The best ETF for the role

So, our ideal investment is one that is diversified on the stock side across all countries, market caps, and sectors and that holds an appropriate amount of high-quality, investment grade bonds. It turns out you can actually achieve all this by just buying a single ticker.

Our ETF of choice is Vanguard Conservative ETF Portfolio (TSX:VCNS). VCNS has a 40/60 stock/bond allocation, which is perfect for retirees with a lower risk tolerance. The ETF holds 60% in over 13,000 large-, mid-, and small-cap equities across multiple sectors, and 40% in investment grade federal, provincial, municipal, and corporate bonds.

VCNS is split approximately 40% in U.S., 20% in developed markets, and 7.5% in emerging markets, with a 30% Canadian home bias to mitigate currency risk and reduce volatility. Holding VCNS will cost you a management expense ratio of 0.24% per year, or $24 per $10,000 invested.

The Foolish takeaway

Retirement should be your golden years. Keeping your retirements simple, diversified, and inexpensive is a great way of ensuring this. With asset-allocation ETFs like VCNS, managing your investments is as simple as buying and selling one ticker and reinvesting dividends. There’s no research or re-balancing needed. This allows you to focus on the things in life that matter and not on how risky your investments are.

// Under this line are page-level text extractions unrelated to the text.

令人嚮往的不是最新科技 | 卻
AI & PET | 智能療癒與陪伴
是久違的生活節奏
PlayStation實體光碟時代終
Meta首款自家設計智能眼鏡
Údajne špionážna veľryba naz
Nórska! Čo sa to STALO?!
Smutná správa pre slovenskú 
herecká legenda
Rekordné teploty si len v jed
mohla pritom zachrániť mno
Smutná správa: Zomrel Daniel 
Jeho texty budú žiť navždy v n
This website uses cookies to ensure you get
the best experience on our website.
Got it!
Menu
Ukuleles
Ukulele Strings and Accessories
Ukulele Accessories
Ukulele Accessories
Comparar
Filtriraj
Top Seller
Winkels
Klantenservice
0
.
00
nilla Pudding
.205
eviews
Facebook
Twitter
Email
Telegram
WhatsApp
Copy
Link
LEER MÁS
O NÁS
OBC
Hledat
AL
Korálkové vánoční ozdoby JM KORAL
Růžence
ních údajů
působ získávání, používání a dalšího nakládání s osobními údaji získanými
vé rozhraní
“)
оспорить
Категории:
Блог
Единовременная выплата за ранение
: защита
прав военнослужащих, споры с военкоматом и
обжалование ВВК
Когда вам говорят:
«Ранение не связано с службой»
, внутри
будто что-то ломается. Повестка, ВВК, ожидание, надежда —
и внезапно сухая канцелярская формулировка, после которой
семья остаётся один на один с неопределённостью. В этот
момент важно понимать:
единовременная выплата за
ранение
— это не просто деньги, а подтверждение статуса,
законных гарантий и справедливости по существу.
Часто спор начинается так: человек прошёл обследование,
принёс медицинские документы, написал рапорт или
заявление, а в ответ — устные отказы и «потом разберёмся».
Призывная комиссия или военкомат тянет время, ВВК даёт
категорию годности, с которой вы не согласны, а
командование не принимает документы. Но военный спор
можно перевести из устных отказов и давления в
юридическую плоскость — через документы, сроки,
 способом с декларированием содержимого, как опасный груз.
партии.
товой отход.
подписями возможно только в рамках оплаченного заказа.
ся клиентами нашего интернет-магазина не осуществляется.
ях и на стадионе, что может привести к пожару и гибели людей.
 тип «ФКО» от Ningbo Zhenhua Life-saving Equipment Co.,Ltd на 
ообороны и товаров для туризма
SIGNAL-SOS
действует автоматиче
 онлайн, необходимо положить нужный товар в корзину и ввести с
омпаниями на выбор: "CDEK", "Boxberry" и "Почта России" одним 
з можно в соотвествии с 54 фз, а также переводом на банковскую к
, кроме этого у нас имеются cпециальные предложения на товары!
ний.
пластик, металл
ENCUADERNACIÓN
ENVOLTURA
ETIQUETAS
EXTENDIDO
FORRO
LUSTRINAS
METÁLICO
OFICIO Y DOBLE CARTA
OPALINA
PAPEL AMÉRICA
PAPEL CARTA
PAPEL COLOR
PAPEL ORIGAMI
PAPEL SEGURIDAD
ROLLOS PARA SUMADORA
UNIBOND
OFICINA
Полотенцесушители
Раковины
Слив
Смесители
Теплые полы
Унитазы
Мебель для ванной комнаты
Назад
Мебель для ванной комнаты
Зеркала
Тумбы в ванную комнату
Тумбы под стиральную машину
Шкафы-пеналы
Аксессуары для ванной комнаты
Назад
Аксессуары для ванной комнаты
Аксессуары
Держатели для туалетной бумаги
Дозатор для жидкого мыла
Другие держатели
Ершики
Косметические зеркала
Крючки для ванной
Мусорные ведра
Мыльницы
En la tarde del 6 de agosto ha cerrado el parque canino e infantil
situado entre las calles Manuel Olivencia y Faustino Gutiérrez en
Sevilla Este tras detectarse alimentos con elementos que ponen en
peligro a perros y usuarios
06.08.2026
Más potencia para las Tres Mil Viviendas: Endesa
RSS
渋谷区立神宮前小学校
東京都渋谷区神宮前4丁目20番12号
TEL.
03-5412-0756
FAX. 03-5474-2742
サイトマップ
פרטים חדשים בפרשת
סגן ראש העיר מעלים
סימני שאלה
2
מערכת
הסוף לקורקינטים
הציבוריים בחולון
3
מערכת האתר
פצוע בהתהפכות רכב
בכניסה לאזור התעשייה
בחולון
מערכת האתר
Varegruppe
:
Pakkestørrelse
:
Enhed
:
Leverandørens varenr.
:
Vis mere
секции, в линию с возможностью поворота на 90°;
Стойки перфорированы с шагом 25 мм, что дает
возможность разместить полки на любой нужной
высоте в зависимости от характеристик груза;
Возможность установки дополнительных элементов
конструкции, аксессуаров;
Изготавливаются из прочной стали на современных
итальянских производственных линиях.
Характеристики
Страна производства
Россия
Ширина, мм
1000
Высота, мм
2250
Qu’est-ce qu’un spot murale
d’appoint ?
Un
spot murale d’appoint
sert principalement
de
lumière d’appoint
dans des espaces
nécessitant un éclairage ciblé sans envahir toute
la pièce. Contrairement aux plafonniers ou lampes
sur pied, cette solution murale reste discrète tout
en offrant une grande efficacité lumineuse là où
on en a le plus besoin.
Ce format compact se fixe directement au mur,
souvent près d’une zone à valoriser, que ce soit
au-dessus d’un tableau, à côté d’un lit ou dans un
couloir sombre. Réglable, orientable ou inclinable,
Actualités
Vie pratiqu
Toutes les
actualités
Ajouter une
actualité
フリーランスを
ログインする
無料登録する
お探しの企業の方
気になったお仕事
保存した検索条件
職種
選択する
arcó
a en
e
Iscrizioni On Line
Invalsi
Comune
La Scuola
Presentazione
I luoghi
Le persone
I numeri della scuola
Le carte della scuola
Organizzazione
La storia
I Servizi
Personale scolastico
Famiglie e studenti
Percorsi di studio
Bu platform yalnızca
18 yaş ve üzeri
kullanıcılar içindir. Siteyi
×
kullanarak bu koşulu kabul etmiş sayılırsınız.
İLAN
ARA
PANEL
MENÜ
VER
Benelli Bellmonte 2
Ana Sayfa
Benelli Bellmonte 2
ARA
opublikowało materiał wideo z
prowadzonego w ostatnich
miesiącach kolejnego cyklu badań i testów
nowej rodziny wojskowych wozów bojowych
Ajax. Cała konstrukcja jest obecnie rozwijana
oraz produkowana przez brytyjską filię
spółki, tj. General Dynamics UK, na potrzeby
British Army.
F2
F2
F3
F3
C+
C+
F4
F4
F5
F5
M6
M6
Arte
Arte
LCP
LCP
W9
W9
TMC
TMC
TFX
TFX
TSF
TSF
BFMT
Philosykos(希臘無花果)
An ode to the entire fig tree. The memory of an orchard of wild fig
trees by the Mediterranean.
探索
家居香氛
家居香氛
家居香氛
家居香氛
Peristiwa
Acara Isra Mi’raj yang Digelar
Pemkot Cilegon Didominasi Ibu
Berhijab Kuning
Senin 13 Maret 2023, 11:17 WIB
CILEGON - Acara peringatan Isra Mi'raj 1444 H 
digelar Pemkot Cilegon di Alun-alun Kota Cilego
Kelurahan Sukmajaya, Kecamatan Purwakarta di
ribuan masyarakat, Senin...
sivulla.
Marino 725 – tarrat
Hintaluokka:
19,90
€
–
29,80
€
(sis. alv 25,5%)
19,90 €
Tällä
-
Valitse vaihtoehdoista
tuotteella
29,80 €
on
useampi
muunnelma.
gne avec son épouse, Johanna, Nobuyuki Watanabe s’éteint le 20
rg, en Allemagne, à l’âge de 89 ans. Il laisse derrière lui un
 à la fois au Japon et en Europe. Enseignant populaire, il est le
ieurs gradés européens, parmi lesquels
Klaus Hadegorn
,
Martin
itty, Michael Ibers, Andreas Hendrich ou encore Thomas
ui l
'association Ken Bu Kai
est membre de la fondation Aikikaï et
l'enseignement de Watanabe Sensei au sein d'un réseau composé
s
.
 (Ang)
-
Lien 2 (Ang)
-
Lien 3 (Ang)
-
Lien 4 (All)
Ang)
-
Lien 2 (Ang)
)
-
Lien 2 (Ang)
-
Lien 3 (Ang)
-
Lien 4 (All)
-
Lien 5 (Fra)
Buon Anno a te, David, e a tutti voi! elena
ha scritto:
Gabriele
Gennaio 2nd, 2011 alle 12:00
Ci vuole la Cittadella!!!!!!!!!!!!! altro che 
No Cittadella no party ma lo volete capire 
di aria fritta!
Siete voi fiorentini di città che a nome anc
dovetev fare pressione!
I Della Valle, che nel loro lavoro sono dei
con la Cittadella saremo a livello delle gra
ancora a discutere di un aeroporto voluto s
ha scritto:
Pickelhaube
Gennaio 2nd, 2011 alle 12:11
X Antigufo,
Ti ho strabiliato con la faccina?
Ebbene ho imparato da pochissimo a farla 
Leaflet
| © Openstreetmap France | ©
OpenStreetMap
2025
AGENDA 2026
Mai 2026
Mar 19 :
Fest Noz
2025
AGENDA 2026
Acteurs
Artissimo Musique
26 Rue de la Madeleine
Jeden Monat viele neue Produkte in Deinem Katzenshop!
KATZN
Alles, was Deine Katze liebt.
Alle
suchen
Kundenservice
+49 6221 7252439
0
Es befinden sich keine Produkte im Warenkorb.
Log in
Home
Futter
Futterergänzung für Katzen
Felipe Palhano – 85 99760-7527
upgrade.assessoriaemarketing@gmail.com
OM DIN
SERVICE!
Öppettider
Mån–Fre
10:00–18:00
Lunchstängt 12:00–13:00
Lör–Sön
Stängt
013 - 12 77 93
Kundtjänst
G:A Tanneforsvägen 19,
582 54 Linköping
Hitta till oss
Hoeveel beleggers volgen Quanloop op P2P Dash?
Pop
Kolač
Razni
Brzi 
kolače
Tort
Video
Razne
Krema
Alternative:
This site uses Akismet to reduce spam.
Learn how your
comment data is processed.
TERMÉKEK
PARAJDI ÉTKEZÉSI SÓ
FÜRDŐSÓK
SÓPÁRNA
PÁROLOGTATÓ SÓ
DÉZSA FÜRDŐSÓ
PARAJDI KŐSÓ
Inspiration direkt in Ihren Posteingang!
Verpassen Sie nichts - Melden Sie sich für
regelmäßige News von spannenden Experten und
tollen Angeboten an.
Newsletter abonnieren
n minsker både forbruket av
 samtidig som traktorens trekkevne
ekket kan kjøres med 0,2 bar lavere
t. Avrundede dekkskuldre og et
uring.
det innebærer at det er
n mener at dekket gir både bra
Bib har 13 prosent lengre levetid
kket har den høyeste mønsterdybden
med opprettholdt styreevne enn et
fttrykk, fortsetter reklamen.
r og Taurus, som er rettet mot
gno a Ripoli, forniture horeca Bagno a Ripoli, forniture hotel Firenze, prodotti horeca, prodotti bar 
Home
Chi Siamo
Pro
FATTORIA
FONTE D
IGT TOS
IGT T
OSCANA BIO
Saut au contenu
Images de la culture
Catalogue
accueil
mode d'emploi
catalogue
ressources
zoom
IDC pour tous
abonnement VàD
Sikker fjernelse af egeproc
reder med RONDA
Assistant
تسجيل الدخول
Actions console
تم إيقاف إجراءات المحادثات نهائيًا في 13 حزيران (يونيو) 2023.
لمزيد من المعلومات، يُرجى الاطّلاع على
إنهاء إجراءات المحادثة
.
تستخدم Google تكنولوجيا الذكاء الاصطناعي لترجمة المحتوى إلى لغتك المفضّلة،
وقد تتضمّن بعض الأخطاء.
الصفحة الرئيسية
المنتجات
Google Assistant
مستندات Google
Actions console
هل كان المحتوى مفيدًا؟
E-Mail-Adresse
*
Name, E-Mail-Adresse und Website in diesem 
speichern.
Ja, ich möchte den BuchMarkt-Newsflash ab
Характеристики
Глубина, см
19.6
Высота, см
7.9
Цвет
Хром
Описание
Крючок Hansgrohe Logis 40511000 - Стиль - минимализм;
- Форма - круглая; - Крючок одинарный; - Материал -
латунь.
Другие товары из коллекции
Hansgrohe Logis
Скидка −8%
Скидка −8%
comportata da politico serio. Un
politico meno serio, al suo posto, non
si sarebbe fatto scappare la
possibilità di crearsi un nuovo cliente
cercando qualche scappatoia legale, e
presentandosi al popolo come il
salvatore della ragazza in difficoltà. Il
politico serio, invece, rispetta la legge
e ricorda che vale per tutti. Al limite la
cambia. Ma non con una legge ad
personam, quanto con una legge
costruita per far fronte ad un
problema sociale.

The post Retirees: Replace Your Investment Portfolio With Just 1 Vanguard ETF appeared first on The Motley Fool Canada.

Before you consider Vanguard Conservative Etf Portfolio, we think you’ll want to hear this.

Our nearly S&P/TSX market doubling* Stock Advisor Canada team just released their top 10 starter stocks for 2022 that we believe could be a springboard for any portfolio.

Want to see if Vanguard Conservative Etf Portfolio made our list? Get started with Stock Advisor Canada today to receive all 10 of our starter stocks, a fully stocked treasure trove of industry reports, two brand-new stock recommendations every month, and much more.

See the 10 Stocks * Returns as of 4/14/22

More reading

Fool contributor Tony Dong has no position in any of the stocks mentioned. The Motley Fool has no position in any of the stocks mentioned.

2022

Adblock test (Why?)



Source link

Continue Reading

Investment

UK says energy bill support package must not deter investment – Financial Post

Published

 on


Article content

LONDON — Britain must pay for increased support to households in a way that does not deter investment, Cabinet Office minister Steve Barclay said on Thursday ahead of an expected announcement of new measures to cope with rising energy bills.

Facing intense political pressure to provide more support for billpayers coping with what opponents and campaigners have called a cost-of-living crisis, finance minister Rishi Sunak will give a statement to parliament setting out details of the government’s response.

Advertisement 2

Article content

“In terms of paying for that, as we look at the balance between how much is done through debt, and how much is done through revenue raising, we need to do that in a way that doesn’t deter investment,” Barclay told Sky News.

Sunak’s announcement is expected to include a 10 billion pound ($12.6 billion) package of support, an energy industry source said, funded in part by a windfall tax on oil and gas producers companies.

Barclay said the government had decided to act after an announcement by the energy regulator earlier this week that a cap on gas and electricity bills was set to rise by another 40% in October.

“What we do recognize … is the government needs to have targeted support, particularly for those most affected by those higher bills,” Barclay told the BBC.

Advertisement 3

Article content

Global gas prices soared last year when the reopening of world economies from pandemic lockdowns caused demand to return sharply and supply could not keep up. The war in Ukraine has pushed up prices further in 2022.

The government has previously said it is opposed to a windfall tax on energy suppliers because it would deter them from investing in new energy projects.

But that position has shifted as political pressure for action has mounted, with the highest inflation among G7 nations and rising bills pushing many household budgets to the limit.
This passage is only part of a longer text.